Running it on my most popular post, you get the following output:
93B6642D-0D7C-37Ab-A92F-66Ebfef13C8D :: Recommender Systems (Industryterm)
0Dccb106-442A-3848-Bd0B-A388E73F4C8C :: Chris Sternal-Johnson (Person)
Aab0D16A-Ad5A-348A-A8Dc-58Cf59A1Bc15 :: Kristina Tikhova (Person)
42F476A0-2Fae-3F36-808D-803E4F620Ab0 :: Java (Technology)
6C4Cd5D9-5866-35B5-81Ab-B8A5C1751A44 :: Pre-Processing Phase (Industryterm)
4003D863-C7A6-3E6F-8E3C-0913Bf2F8242 :: National Aeronautics And Space Administration (Organization)
77D1Ceb3-9900-3Dd7-8351-F29408B21412 :: Carnegie Mellon University (Organization)
Ee58Ef4B-1C98-3F8B-Aff8-3Fd6E3D76A9E :: Wonderful Site (Industryterm)
8F12E551-A8F1-3705-866C-D44D1A6A54F4 :: Richard M. Hogg (Person)
Adee23De-B1B0-37Ad-9E20-1Fa8094F6D39 :: Steel (Industryterm)
0Ace00C6-2B9F-32C2-8949-82A0F6C6B444 :: Xml (Technology)
2Ed2F085-1C63-324E-B518-60332388E273 :: Norman French (Person)
136157D8-D62E-3C55-Ae67-3Ec182C2C703 :: Phil Barthram (Person)
B6A8Dbfa-Fd35-32Bb-9E05-A2811C480000 :: Mike Tan (Person)
Ed8B5Fe4-616A-36Ea-8C47-3Eea7C71Aee0 :: Ben Eastaugh (Person)
D3Bcba58-00Fc-33C5-9346-Dbf6A2441867 :: Machine Learning (Technology)
F17C3779-3810-3Ff9-A42D-75C3137F0F7F :: Modern English (Person)
38116E8D-F8B4-3D03-B0Ad-C9A24B888E61 :: Jason M. Adams (Person)
4386B07C-F6B8-3991-Af74-Ab11A951F0Ee :: David Petar Novakovic (Person)
Aa14303F-F9F0-31B8-Adff-3B9C68E0A9F1 :: Language Technologies Institute (Organization)
Ca1E4Eb7-7820-3862-8443-26E37B33E13F :: Machine Translation (Technology)
As it picks up everything on the page, there is a lot included there that isn’t related to the post about Old English translation.
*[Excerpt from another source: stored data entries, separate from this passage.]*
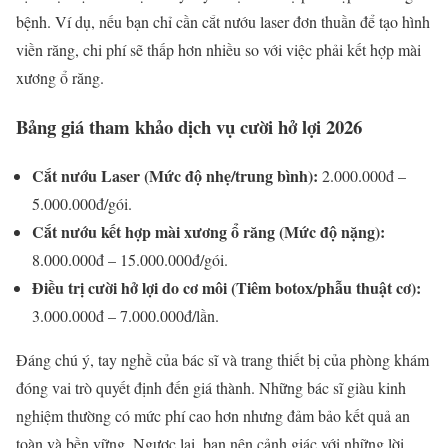
bệnh. Ví dụ, nếu bạn chỉ cần cắt nướu laser đơn thuần để tạo hình
viền răng, chi phí sẽ thấp hơn nhiều so với việc phải kết hợp mài
xương ổ răng.
Bảng giá tham khảo dịch vụ cười hở lợi 2026
Cắt nướu Laser (Mức độ nhẹ/trung bình):
2.000.000đ –
5.000.000đ/gói.
Cắt nướu kết hợp mài xương ổ răng (Mức độ nặng):
8.000.000đ – 15.000.000đ/gói.
Điều trị cười hở lợi do cơ môi (Tiêm botox/phẫu thuật cơ):
3.000.000đ – 7.000.000đ/lần.
Đáng chú ý, tay nghề của bác sĩ và trang thiết bị của phòng khám
đóng vai trò quyết định đến giá thành. Những bác sĩ giàu kinh
nghiệm thường có mức phí cao hơn nhưng đảm bảo kết quả an
toàn và bền vững. Ngược lại, bạn nên cảnh giác với những lời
Also, it picks up some weird so-called industry terms like “steel.” If you filter out just the text (manually), the output is a little more sensible:
6C4Cd5D9-5866-35B5-81Ab-B8A5C1751A44 :: Pre-Processing Phase (Industryterm)
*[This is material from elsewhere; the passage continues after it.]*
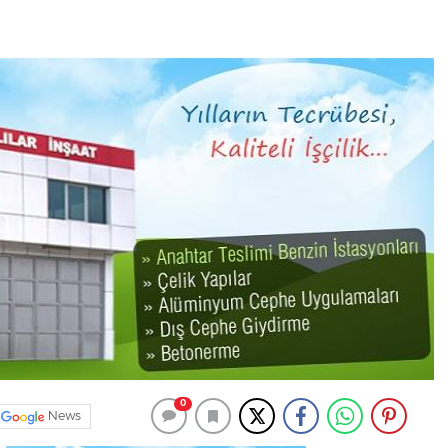
0
News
Ca1E4Eb7-7820-3862-8443-26E37B33E13F :: Machine Translation (Technology)
0Ace00C6-2B9F-32C2-8949-82A0F6C6B444 :: Xml (Technology)
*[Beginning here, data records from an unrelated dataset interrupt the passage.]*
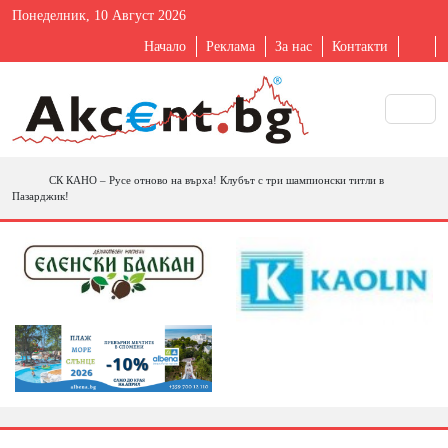
Понеделник, 10 Август 2026
Начало
Реклама
За нас
Контакти
СК КАНО – Русе отново на върха! Клубът с три шампионски титли в
Пазарджик!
2Ed2F085-1C63-324E-B518-60332388E273 :: Norman French (Person)
136157D8-D62E-3C55-Ae67-3Ec182C2C703 :: Phil Barthram (Person)
F17C3779-3810-3Ff9-A42D-75C3137F0F7F :: Modern English (Person)
(The codes are unique identifiers.) Unfortunately, some important terms are still missed, like Old English. So it appears Calais has some growing to do, but it’s off to a good start. Part of the problem might be that that blog post is out of domain. I imagine with time, it will continue to improve. We’ll see.